Releases: gwonxhj/InferEdgeOrchestrator
Releases · gwonxhj/InferEdgeOrchestrator
v0.1.2 - Docs and TensorRT evidence patch
Docs and TensorRT validation evidence patch release.
This release does not change runtime scheduler behavior.
Highlights:
- Records the TensorRT worker/inference path and Jetson TensorRT runtime telemetry evidence.
- Adds Jetson TensorRT contention evidence for scheduler/load-shedding behavior.
- Adds distinct generated detector/classifier TensorRT contention evidence with curated sample telemetry.
- Updates README and PORTFOLIO wording so the project is readable in 30 seconds without implying TensorRT/GPU throughput benchmark claims.
- Keeps raw reports, tegrastats logs, TensorRT plan files, and large model artifacts out of the repository.
Validation:
- Local full pytest: 60 passed.
- GitHub Actions pytest on Python 3.11: passed.
Boundary:
InferEdgeOrchestrator remains a lightweight edge runtime scheduler. v0.1.2 is not a Triton/DeepStream replacement release and not a TensorRT/GPU throughput benchmark.
InferEdgeOrchestrator v0.1.1
Docs and validation evidence patch release only.
No runtime scheduler behavior changes.
Added/packaged since v0.1.0:
- Portfolio brief in English and Korean
- Versioned sample telemetry artifacts
- Architecture documentation
- Validation evidence index
- Documentation link and language-pair pytest coverage
- Config guide documentation
- Tracked InferEdge handoff config sample
- Changelog promotion for v0.1.1
Validation:
- Local pytest: 29 passed
- GitHub Actions CI: pytest (Python 3.11) success
Key docs:
- CHANGELOG.md
- PORTFOLIO.md
- docs/validation_evidence.md
- docs/architecture.md
- configs/README.md
- examples/telemetry/README.md
InferEdgeOrchestrator v0.1.0
InferEdgeOrchestrator v0.1.0
Initial portfolio-ready release for InferEdgeOrchestrator, a lightweight edge inference runtime scheduler for priority/deadline-aware multi-task control, bounded queues, adaptive load shedding, ONNX Runtime workers, and Jetson telemetry.
Highlights
- Scheduler core with config-driven task registration, bounded per-task queues, priority/deadline-aware scheduling, dummy worker, load shedding, and telemetry JSON export.

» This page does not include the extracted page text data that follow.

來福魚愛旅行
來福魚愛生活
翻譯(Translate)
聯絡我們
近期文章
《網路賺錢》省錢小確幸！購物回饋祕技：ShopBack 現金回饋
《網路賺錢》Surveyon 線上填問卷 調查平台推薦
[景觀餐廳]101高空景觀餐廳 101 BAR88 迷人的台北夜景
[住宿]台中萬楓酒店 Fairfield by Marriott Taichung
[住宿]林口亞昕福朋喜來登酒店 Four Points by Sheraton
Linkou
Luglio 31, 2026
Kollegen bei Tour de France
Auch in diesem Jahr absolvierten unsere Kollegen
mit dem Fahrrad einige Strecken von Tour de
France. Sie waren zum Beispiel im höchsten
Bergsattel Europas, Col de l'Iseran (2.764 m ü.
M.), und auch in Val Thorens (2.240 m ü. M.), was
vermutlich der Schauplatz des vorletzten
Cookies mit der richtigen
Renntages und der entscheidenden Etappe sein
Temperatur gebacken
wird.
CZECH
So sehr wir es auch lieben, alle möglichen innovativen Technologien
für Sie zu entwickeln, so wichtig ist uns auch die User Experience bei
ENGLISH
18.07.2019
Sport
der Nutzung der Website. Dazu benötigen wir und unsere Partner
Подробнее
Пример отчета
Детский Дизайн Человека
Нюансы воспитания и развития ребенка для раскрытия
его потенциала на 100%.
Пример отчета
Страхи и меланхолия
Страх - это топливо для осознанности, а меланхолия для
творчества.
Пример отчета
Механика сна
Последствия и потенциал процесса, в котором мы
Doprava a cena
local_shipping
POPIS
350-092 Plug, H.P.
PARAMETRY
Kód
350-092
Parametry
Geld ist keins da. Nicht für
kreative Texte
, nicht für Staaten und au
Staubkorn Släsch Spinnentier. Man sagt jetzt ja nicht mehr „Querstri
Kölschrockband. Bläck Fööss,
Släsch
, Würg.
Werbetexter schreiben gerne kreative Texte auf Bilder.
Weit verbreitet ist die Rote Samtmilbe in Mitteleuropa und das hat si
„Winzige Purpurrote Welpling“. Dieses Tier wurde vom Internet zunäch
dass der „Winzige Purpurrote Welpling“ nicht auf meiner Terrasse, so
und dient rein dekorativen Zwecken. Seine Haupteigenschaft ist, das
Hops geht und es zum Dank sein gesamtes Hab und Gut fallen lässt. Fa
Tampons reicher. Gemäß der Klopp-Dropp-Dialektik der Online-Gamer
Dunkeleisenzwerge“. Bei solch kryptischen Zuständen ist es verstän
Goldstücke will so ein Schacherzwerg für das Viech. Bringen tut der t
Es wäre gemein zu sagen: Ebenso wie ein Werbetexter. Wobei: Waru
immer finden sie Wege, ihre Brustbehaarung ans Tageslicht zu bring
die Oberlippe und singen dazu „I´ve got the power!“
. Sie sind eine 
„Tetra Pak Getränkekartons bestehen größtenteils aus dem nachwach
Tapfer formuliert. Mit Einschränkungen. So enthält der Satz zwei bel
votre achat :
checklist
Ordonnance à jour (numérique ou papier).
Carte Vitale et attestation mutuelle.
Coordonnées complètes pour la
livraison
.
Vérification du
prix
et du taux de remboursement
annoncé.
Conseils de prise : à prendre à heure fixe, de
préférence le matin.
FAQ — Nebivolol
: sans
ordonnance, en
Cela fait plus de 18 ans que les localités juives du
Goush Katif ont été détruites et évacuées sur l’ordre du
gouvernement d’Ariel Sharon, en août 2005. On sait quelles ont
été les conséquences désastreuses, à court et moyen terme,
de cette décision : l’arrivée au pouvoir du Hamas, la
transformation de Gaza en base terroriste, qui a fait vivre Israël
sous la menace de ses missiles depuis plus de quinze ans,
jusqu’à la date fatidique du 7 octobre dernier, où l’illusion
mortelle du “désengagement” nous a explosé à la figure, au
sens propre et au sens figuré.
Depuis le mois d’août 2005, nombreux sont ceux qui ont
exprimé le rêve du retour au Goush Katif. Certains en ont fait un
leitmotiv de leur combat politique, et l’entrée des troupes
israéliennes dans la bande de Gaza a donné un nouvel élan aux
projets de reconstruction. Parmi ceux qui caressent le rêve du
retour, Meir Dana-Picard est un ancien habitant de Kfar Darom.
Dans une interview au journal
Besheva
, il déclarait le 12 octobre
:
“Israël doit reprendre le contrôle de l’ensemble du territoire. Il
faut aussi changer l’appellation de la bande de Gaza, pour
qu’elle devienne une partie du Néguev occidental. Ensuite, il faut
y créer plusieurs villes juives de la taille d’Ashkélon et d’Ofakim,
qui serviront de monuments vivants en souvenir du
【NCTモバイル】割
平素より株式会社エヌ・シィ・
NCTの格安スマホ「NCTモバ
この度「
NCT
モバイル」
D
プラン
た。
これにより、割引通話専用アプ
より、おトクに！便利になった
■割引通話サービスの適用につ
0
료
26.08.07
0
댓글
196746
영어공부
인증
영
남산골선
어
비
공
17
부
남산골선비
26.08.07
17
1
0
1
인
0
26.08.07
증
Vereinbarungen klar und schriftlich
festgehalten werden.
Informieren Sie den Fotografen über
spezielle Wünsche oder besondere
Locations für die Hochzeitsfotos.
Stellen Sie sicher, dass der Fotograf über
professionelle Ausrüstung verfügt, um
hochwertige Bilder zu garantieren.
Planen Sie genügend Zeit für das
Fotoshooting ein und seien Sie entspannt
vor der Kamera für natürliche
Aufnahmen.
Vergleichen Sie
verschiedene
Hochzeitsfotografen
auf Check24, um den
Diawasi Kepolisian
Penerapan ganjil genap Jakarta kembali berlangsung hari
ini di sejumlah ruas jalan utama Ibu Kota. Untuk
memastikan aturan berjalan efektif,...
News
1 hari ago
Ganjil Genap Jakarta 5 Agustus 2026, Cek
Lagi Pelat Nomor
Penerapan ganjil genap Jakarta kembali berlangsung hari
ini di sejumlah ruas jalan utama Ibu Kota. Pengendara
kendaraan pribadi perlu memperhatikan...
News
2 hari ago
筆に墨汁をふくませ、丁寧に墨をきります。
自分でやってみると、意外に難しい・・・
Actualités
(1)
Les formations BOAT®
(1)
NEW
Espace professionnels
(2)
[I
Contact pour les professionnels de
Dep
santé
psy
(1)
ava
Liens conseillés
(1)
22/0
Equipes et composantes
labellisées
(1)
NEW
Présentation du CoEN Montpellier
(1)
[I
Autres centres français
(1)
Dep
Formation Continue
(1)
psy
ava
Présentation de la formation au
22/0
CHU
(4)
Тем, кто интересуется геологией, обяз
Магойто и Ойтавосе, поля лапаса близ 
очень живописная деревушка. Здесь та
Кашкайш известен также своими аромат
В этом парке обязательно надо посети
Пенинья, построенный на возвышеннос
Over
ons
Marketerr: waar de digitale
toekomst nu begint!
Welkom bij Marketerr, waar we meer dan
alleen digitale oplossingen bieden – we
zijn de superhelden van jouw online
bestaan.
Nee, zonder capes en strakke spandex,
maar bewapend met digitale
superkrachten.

- ONNX Runtime worker support with config-selectable worker execution and identity ONNX smoke validation.
- Synthetic overload comparison showing detector p95 end-to-end latency improvement from 782.0ms FIFO baseline to 8.0ms with scheduler + load shedding, while low-priority classifier work is intentionally dropped.
- Jetson Orin Nano dummy smoke validation on nano01 with telemetry generation, resource snapshots, and tegrastats parsing.
- Jetson ONNX Runtime smoke validation on nano01 using ONNX Runtime 1.23.2 and CPUExecutionProvider, with output metadata and resource snapshots recorded.
- InferEdge result.json file-based handoff for recommending Orchestrator task latency budgets without importing InferEdge internals.
- English/Korean documentation mirrors and GitHub Actions CI.
Validation
- Local pytest: 22 passed
- GitHub Actions CI: pytest (Python 3.11) success
- Latest main commit: 1b96bc2
Known Limitations
- This release is not a Triton or DeepStream replacement.
- Jetson ONNX Runtime smoke validates the worker path with CPUExecutionProvider; it is not TensorRT/GPU benchmark evidence.
- Jetson smoke artifacts are documented summaries, while raw reports remain ignored under reports/.